> [Task details] Within the listing, each line that has the string "technologies" should be copied.

> [Dataset records]
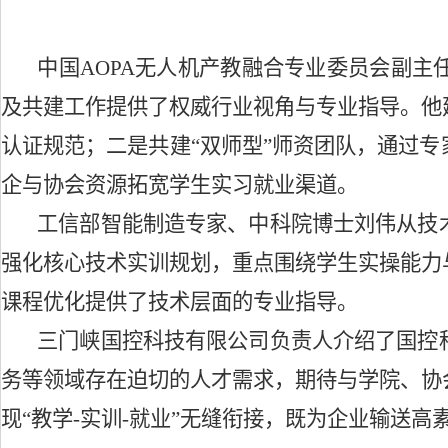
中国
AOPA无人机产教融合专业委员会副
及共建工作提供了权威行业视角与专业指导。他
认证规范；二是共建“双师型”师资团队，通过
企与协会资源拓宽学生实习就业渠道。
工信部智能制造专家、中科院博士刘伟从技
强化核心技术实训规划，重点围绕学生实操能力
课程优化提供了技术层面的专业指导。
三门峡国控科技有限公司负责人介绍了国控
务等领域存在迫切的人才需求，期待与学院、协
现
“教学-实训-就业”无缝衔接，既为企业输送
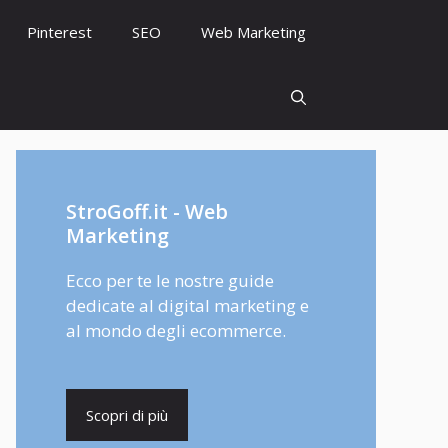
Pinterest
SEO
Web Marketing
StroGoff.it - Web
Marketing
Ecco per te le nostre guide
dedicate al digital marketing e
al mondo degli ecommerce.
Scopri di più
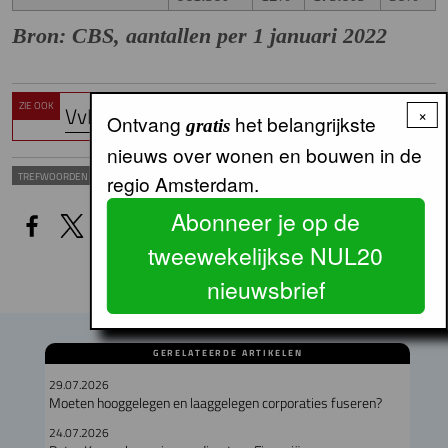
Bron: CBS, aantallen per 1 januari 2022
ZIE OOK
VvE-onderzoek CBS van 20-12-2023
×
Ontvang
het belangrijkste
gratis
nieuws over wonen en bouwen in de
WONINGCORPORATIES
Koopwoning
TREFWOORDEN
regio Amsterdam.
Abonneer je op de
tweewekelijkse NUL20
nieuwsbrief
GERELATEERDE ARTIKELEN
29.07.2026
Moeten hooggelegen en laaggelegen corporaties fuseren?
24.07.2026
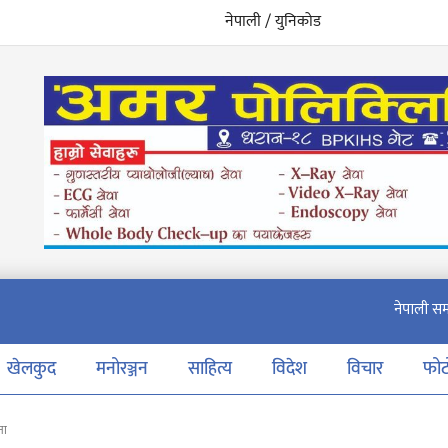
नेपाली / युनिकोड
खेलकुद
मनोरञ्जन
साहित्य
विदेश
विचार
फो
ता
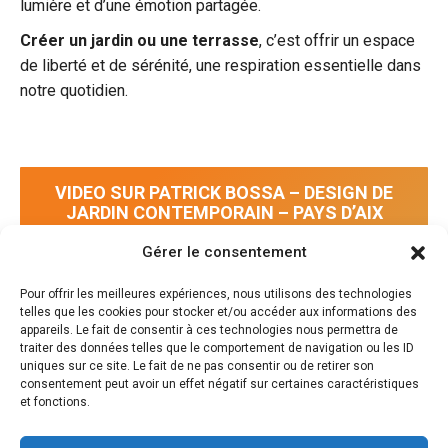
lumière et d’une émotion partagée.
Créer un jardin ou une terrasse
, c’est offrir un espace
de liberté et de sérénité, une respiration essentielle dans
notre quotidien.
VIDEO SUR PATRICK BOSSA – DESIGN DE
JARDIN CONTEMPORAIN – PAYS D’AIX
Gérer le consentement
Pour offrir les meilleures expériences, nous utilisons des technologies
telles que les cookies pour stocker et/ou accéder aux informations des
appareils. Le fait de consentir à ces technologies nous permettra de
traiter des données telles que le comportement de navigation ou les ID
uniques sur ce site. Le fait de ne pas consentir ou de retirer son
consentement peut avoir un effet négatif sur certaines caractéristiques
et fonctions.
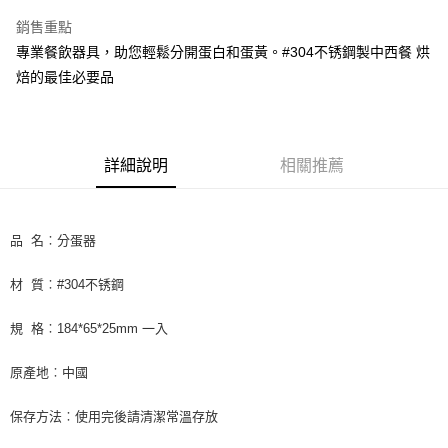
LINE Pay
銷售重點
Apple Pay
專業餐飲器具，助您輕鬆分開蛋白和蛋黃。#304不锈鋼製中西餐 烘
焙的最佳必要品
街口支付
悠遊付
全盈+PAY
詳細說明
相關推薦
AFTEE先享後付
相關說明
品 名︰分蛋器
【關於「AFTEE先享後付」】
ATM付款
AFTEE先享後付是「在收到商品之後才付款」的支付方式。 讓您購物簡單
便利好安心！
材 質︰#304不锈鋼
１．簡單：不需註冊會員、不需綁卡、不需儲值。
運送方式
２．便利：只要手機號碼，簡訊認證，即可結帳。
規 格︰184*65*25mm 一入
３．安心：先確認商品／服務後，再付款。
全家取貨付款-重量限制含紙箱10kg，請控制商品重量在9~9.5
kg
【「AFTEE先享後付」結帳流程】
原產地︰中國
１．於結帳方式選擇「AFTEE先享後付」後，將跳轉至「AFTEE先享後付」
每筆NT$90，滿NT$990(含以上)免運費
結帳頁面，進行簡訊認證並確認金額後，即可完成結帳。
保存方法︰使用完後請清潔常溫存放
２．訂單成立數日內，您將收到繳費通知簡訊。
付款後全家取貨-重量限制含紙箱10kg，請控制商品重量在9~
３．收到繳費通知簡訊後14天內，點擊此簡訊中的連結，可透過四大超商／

> [Answer to this exercise]
Pour offrir les meilleures expériences, nous utilisons des technologies
appareils. Le fait de consentir à ces technologies nous permettra de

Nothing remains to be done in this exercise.